British Columbia will eclipse Alberta as Canada’s top gas producing province by tapping prolific shale deposits, the National Energy Board said.

Canada will stay in the natural gas export trade after all, said the National Energy Board (NEB) in a new 25-year forecast that recognizes emerging unconventional supplies for the first time.

By 2019 British Columbia (BC) will eclipse traditional mainstay Alberta as Canada’s top gas producing province by tapping prolific shale deposits with horizontal wells and hydraulic fracturing, said the NEB’s reference case of most likely industry evolution.

Discarding previous forecasts of drastic shrinkage, the board predicts that Canada’s annual gas exports will still be 3 Tcf in 2035, down only 17% from 3.6 Tcf this year. The drop will result from rising industrial consumption by Alberta thermal oilsands projects rather than previously anticipated failure to replace depletion of the province’s aging conventional gas pools, NEB said.

“By 2016 increasing Canadian tight and shale gas development reverses the current downward trajectory in Canadian natural gas production. The trend continues, with production reaching the record levels of 2001 near the end of the projection period (2035),” the NEB forecast said.

In the reference case outlook, “Natural gas supply increases by 33% from 2011 to 2035,” to a national total of 18 Bcf/d, “but demand increases by 51% from 9.9 Bcf/d to 15 Bcf/d in 2035. Demand increases in Canada are largely from the oilsands sector and for power generation,” the board said.

The NEB makes no guess at how the continuing high volumes of Canadian gas available for export will be marketed. While much of the industry remains focused on pipeline deliveries into the United States, the board recently granted an export license to the first in a lineup of liquefied natural gas (LNG) terminals proposed to load up tankers bound for Asia from BC’s northern Pacific Coast (see Daily GPI, Oct. 17).

The NEB forecast’s reference case, developed in consultation with industry and financial analysts, predicts annual average North American gas prices will take until 2035 to recover to US$8.00/MMBtu. No attempt is made to project higher levels that the industry expects LNG to fetch in Asia, where gas is routinely linked to oil by pricing indexes in long-term contracts.

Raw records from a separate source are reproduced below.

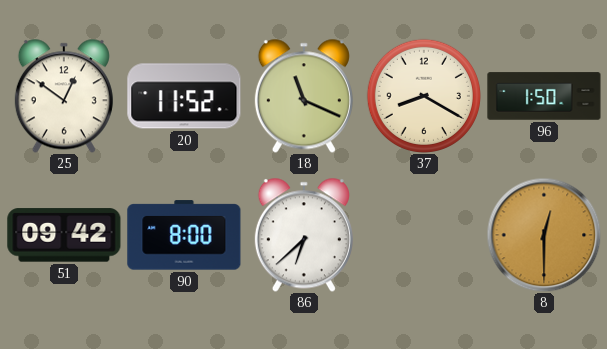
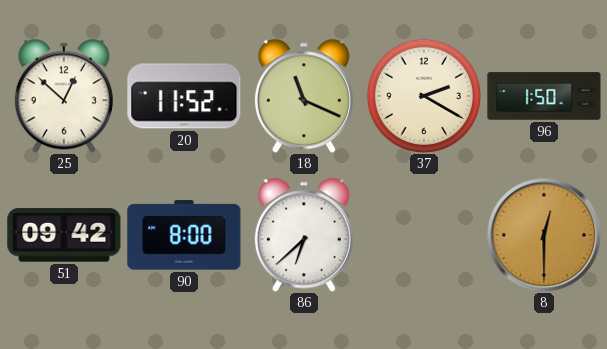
25: 12:51 -> 12:52
37: 8:20 -> 2:20
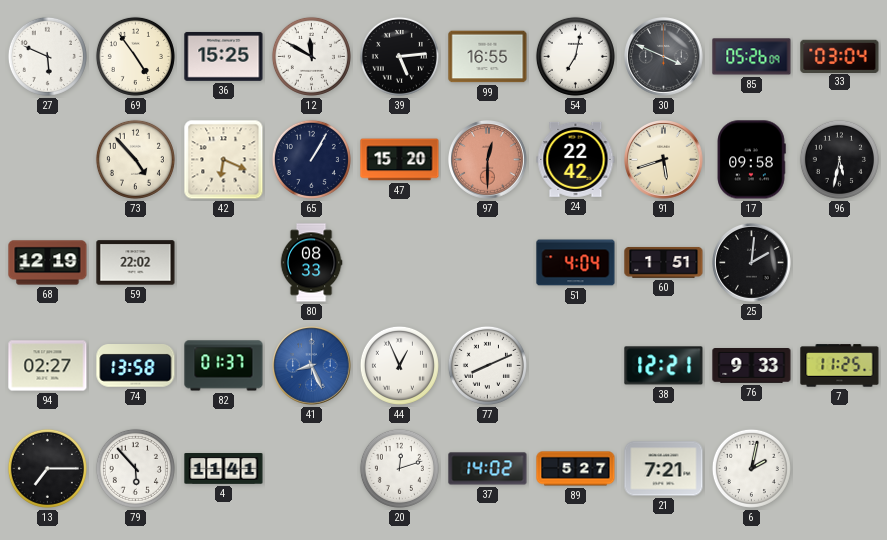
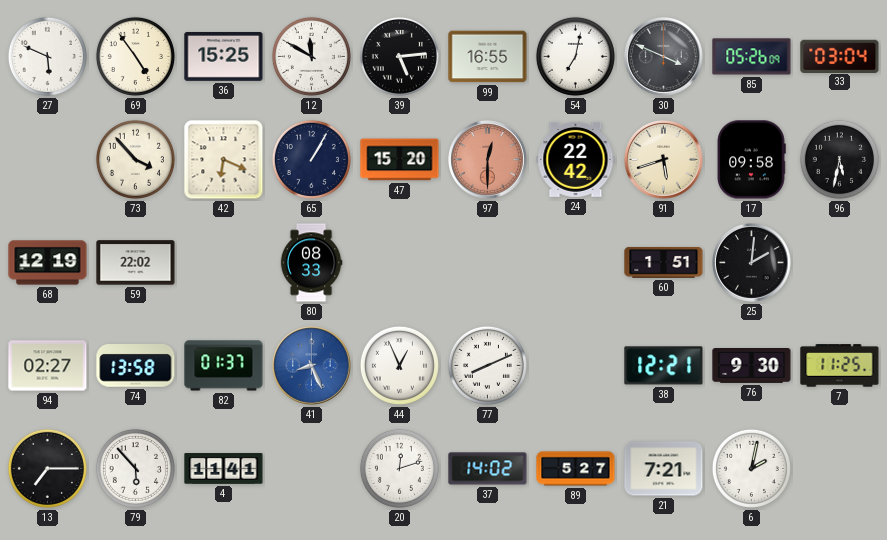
73: 4:53 -> 3:53
51: 4:04 -> none
76: 9:33 -> 9:30
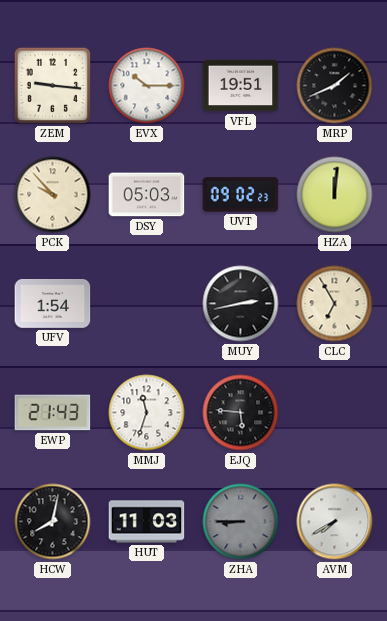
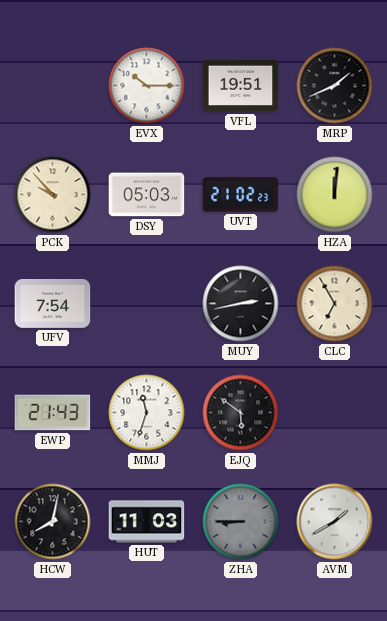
ZEM: 9:16 -> none
UVT: 09:02 -> 21:02
UFV: 1:54 -> 7:54
EJQ: 5:46 -> 5:51
AVM: 7:40 -> 1:40
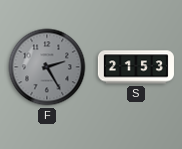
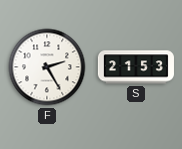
F dial: grey -> white
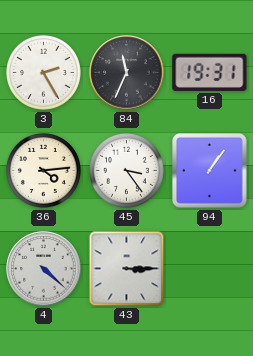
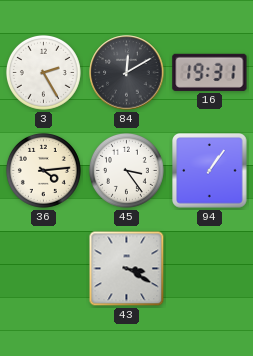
84: 11:34 -> 12:10
4: 4:22 -> none
43: 3:15 -> 3:20
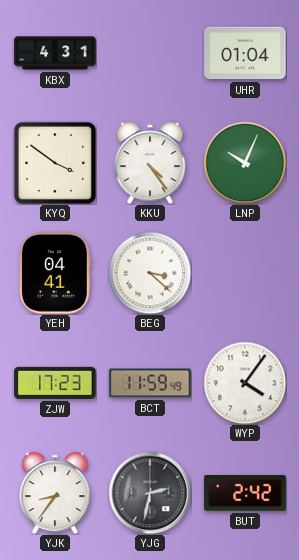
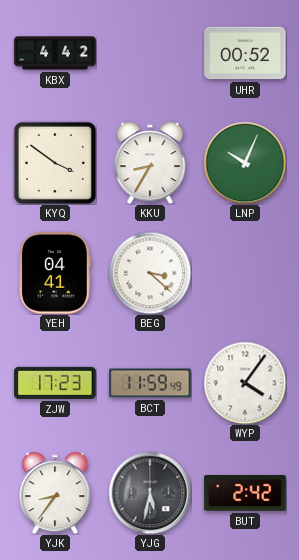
KBX: 4:31 -> 4:42
UHR: 01:04 -> 00:52
KKU: 4:24 -> 8:35
YJG: 2:32 -> 5:32
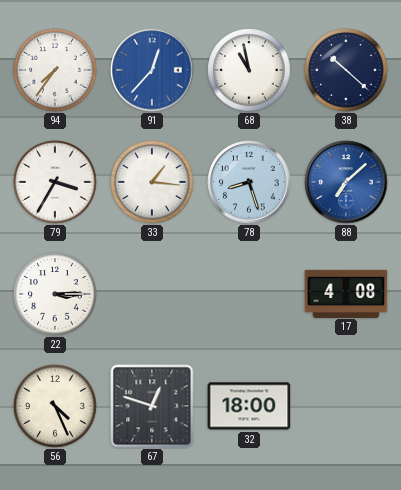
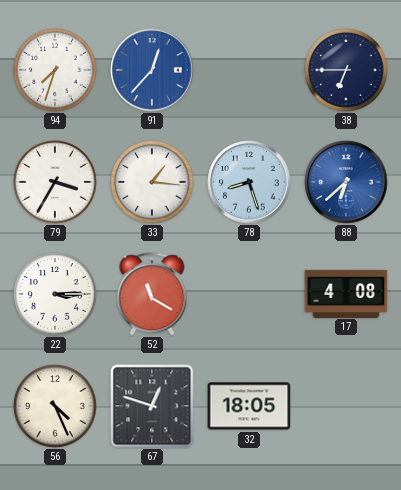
94: 7:36 -> 7:33
68: 10:58 -> none
38: 10:22 -> 6:45
88: 7:08 -> 6:38
52: none -> 11:20
32: 18:00 -> 18:05
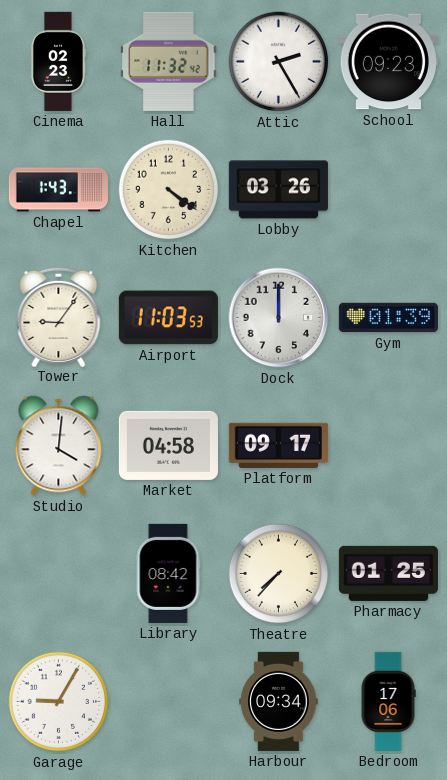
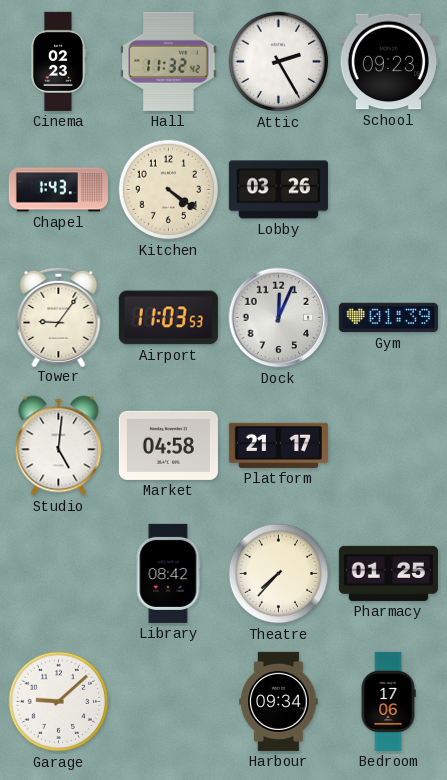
Dock: 12:00 -> 12:04
Studio: 4:01 -> 5:01
Platform: 09:17 -> 21:17
Garage: 9:05 -> 9:08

The natural source for LNG exports — the Horn River Basin in northeastern BC — is expected to be the Canadian hot spot for gas supply growth, with 78 Tcf of marketable reserves already recognized even though development remains in its early stages.

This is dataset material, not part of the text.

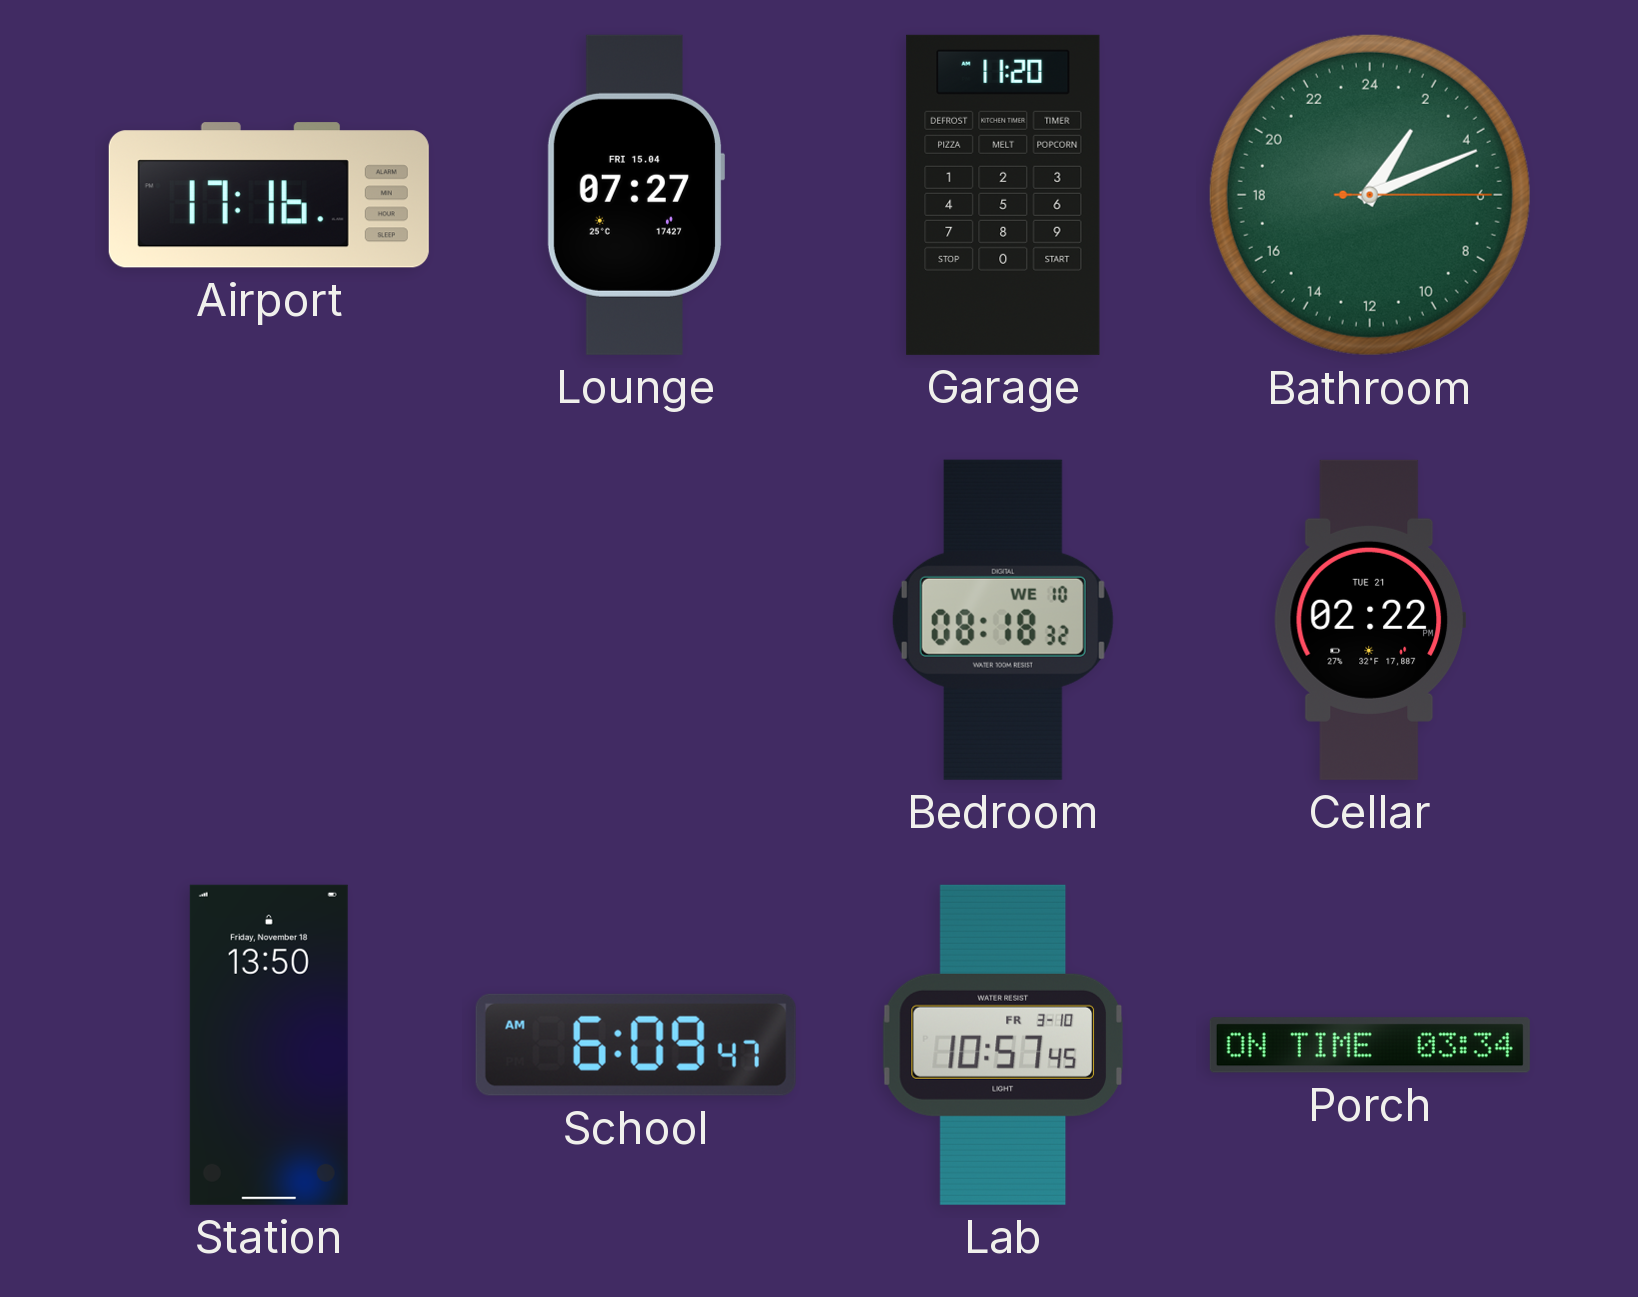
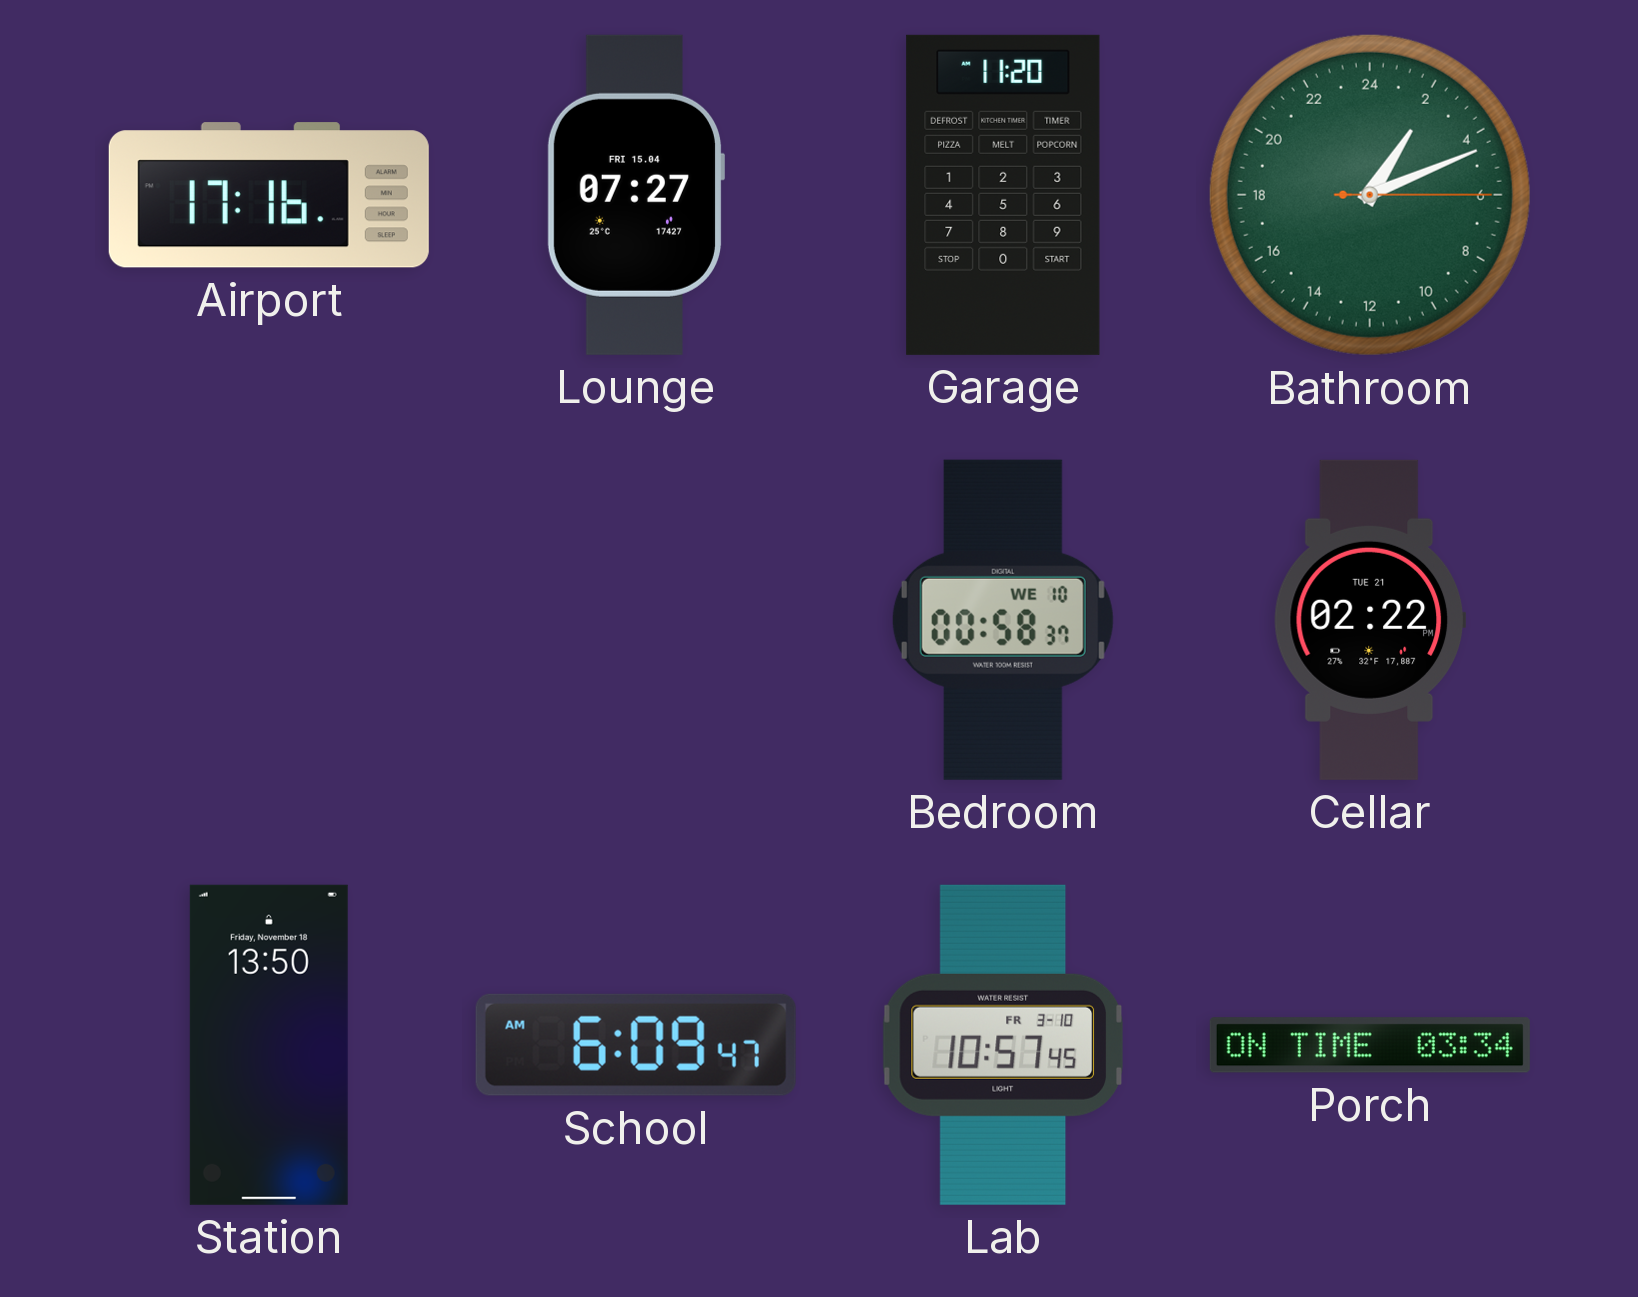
Bedroom: 08:18 -> 00:58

Gas from the Mackenzie Delta only begins to show up in Canada’s revised production outlook in 2020, about a decade later than the target set by the industry’s C$16.2 billion (U.S. dollar at par) Arctic megaproject when its construction application was filed with the NEB in 2004.

Approved last winter, the northern pipeline and production scheme remains in a limbo of fiscal negotiations with governments. The board calls its Arctic gas arrival date an assumption rather than a prediction.

As of 2020 the NEB reference case foresees BC production doubling to 7 Bcf/d. At the same time Alberta is expected to tumble to 6.1 Bcf/d, down by 34% from its current 9.2 Bcf/d.

The forecast anticipates that Alberta gas production will stagnate at or slightly below 6 Bcf/d for the next 25 years, with new shale supplies barely making up for depletion of conventional pools.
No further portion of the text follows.